▸ **Task item**: Beginning with the first line, return the material verbatim and without pictures.
*** Exercise input ***
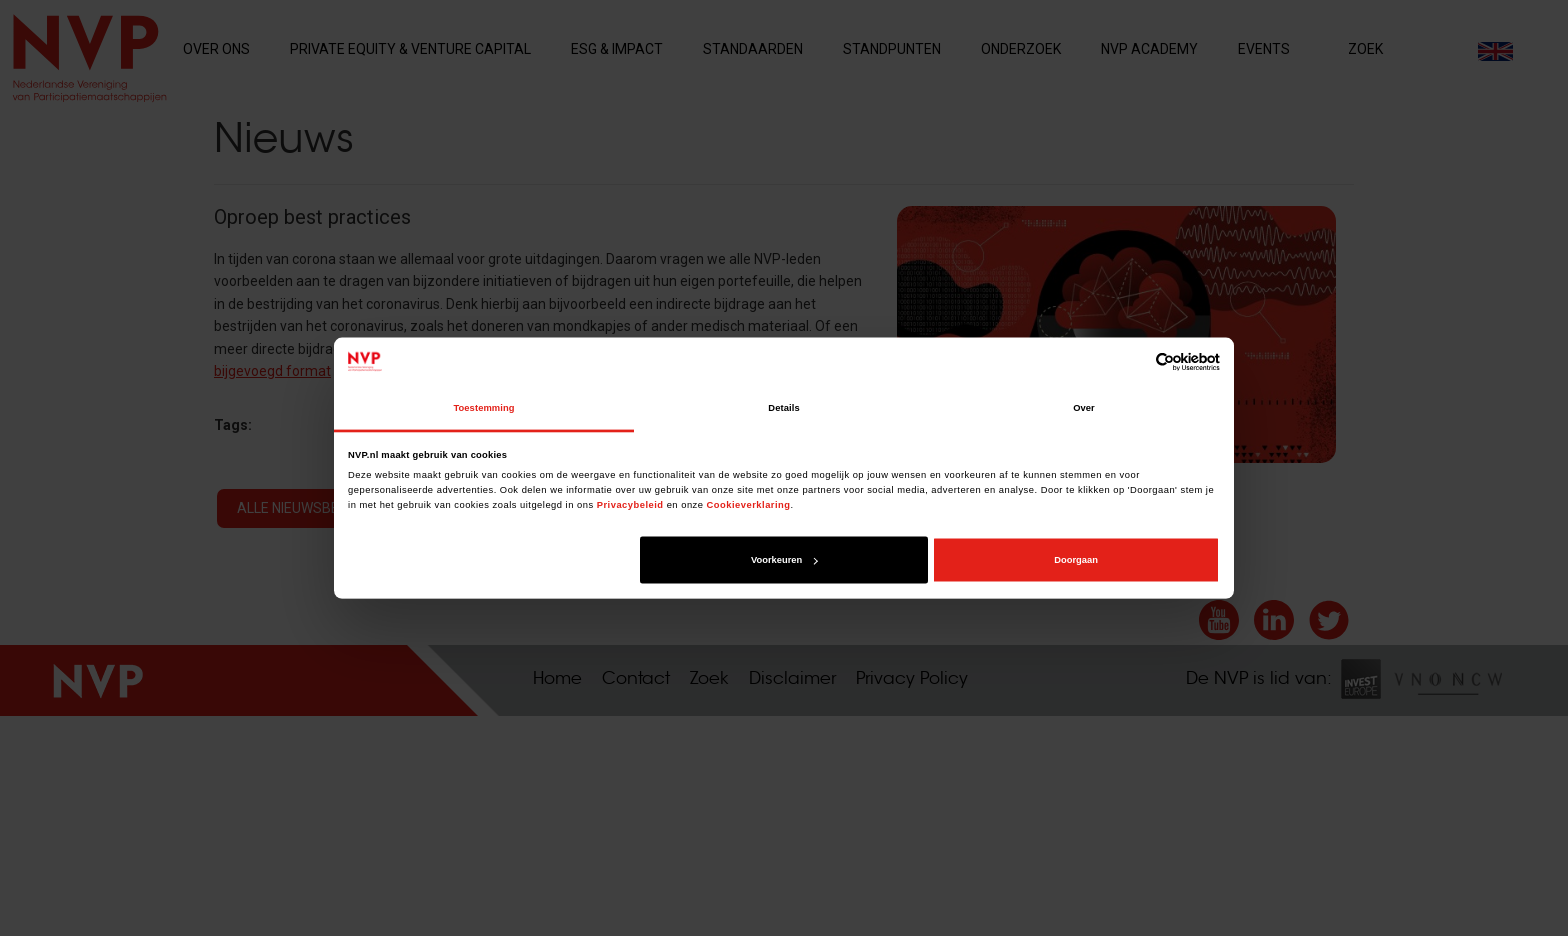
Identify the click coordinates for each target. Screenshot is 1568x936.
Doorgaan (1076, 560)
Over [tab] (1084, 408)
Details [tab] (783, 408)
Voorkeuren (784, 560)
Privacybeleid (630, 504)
*** End of Exercise input ***
▸ **Solution to this problem**:
Identify the click coordinates for each target. Screenshot is 1568x936.
Doorgaan (1076, 560)
Over [tab] (1084, 408)
Details [tab] (783, 408)
Voorkeuren (784, 560)
Privacybeleid (630, 504)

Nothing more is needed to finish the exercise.